**Task to complete**
Go through the records below and copy out every line holding "plus".

**Material for the task**
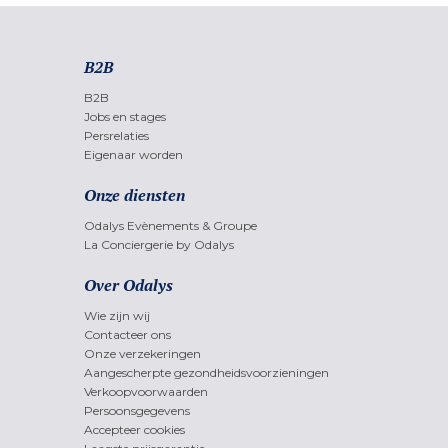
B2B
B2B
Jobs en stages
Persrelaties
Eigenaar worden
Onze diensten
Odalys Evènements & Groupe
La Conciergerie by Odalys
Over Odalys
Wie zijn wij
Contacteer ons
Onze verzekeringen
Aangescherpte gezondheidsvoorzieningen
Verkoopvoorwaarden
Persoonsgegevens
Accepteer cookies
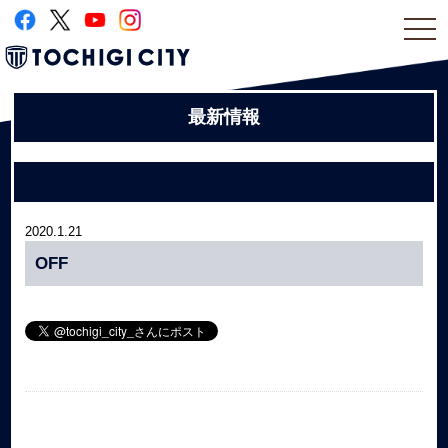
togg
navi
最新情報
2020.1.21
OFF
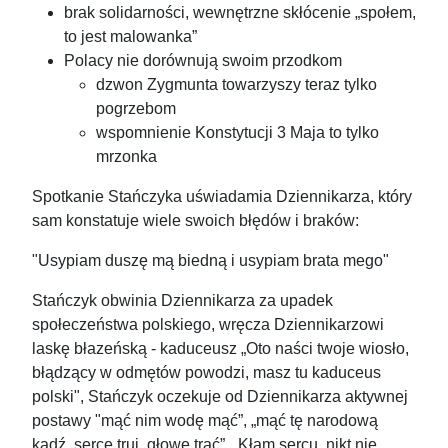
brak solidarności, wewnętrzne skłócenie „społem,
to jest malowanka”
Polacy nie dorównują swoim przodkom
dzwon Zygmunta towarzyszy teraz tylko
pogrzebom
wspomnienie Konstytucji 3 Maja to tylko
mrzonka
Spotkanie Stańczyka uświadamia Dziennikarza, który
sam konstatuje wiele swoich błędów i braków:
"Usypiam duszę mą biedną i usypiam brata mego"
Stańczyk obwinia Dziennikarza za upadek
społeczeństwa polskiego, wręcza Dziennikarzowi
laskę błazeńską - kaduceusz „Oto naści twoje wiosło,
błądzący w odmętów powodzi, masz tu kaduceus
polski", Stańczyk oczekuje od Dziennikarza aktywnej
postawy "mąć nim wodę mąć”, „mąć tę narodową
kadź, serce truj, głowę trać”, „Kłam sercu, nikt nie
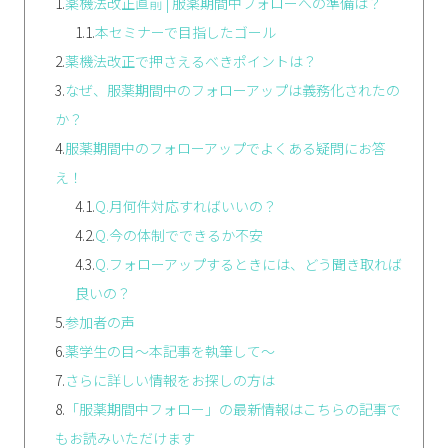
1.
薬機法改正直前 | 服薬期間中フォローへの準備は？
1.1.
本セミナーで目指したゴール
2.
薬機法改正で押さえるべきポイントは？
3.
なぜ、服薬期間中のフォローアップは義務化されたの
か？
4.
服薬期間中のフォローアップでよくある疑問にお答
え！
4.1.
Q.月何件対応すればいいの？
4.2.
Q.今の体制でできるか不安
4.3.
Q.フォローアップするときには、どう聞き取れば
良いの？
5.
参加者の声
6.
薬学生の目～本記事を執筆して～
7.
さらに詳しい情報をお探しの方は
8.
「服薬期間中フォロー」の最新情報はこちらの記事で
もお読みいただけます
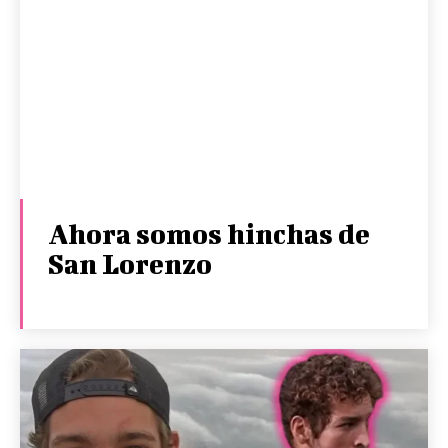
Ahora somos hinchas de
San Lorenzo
--
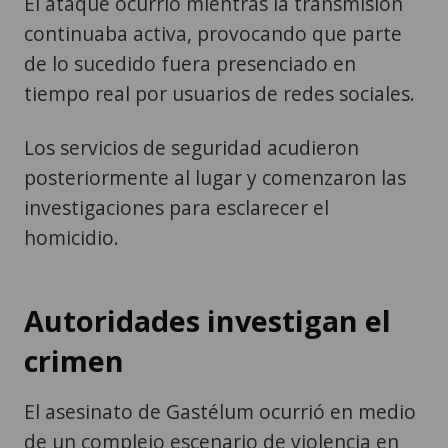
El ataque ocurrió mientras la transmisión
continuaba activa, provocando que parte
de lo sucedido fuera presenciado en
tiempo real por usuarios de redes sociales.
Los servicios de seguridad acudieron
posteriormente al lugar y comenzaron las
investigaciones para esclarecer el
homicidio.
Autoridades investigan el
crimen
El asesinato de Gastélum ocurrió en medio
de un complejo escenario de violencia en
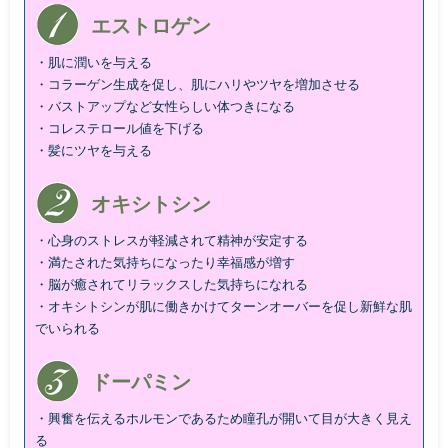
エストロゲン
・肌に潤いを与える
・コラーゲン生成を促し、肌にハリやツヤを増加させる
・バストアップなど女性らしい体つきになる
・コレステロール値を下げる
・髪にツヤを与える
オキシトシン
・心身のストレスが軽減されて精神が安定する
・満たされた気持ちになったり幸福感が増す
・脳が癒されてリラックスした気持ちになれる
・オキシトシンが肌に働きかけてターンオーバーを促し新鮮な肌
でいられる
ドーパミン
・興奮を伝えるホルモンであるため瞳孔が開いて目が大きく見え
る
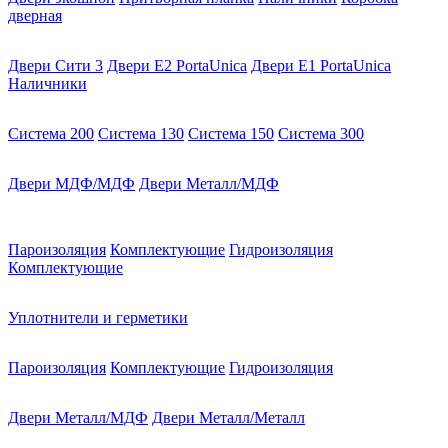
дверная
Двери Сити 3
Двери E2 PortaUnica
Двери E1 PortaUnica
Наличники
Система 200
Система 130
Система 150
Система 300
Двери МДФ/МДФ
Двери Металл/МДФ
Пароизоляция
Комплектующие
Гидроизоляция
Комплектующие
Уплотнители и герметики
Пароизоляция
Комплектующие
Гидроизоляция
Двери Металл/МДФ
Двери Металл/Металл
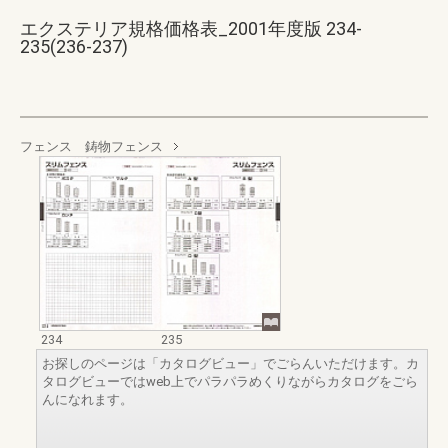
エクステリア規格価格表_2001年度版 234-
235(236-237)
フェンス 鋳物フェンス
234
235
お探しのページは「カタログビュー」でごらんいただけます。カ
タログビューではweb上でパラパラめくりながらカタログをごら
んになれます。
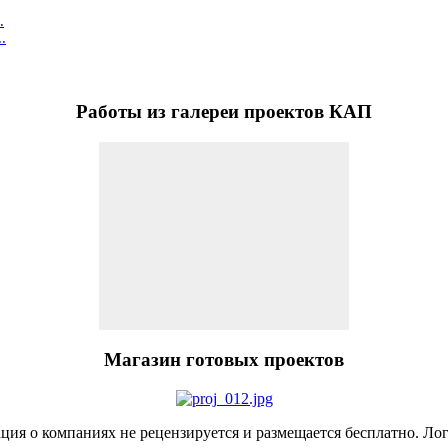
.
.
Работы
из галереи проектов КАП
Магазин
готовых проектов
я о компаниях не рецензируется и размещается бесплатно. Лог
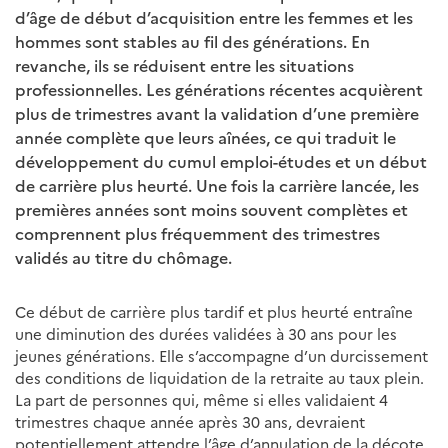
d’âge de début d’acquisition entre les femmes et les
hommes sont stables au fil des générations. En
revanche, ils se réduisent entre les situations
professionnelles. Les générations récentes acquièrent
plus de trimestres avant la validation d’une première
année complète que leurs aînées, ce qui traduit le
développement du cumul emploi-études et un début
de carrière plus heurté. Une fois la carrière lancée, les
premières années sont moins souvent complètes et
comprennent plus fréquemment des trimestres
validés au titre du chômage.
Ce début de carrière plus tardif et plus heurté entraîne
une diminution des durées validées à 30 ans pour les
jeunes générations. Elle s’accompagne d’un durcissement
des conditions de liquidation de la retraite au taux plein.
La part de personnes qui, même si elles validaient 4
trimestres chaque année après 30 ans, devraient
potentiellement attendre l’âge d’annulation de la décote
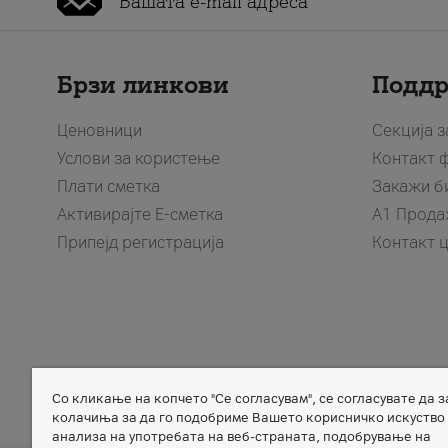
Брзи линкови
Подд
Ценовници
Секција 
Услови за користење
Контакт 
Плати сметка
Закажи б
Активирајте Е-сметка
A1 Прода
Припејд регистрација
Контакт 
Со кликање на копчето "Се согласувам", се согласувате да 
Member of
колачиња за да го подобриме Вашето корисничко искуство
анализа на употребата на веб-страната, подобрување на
---
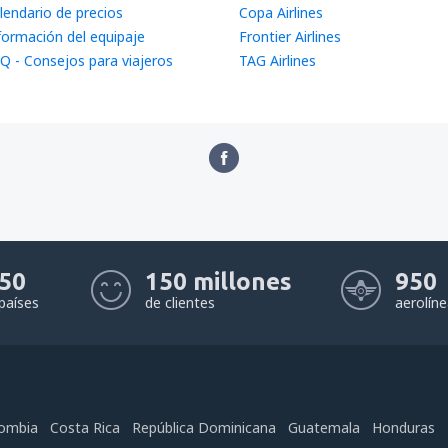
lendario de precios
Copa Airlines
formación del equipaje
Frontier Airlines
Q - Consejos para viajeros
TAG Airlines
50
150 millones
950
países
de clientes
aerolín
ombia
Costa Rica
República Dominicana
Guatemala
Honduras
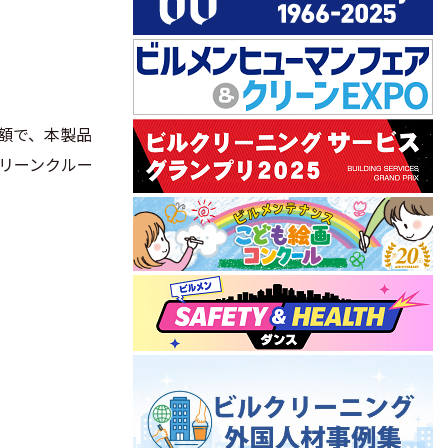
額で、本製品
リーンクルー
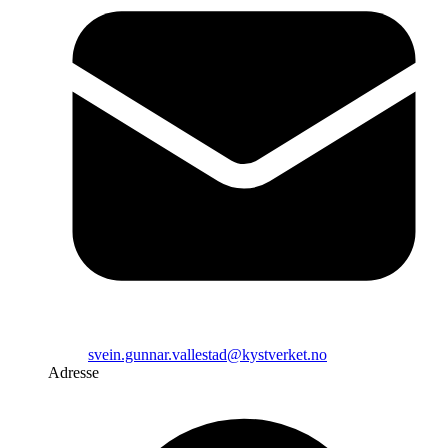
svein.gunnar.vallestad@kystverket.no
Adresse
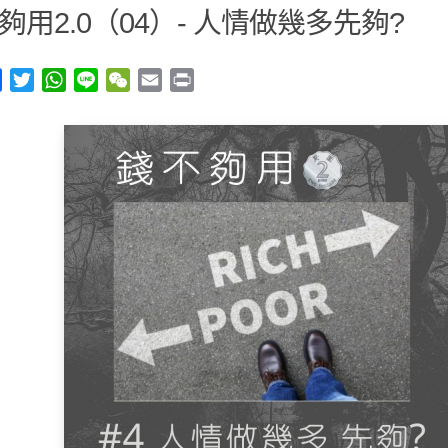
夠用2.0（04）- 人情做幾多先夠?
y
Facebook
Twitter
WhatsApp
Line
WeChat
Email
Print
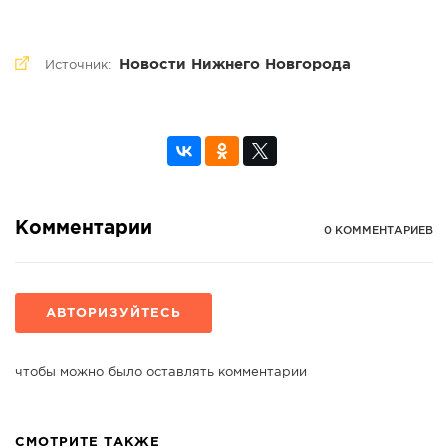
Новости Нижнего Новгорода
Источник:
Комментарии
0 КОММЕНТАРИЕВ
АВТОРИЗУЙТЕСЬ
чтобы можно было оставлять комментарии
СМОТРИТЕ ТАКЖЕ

**Answer to this task**
plus de trimestres avant la validation d’une première
de carrière plus heurté. Une fois la carrière lancée, les
comprennent plus fréquemment des trimestres
Ce début de carrière plus tardif et plus heurté entraîne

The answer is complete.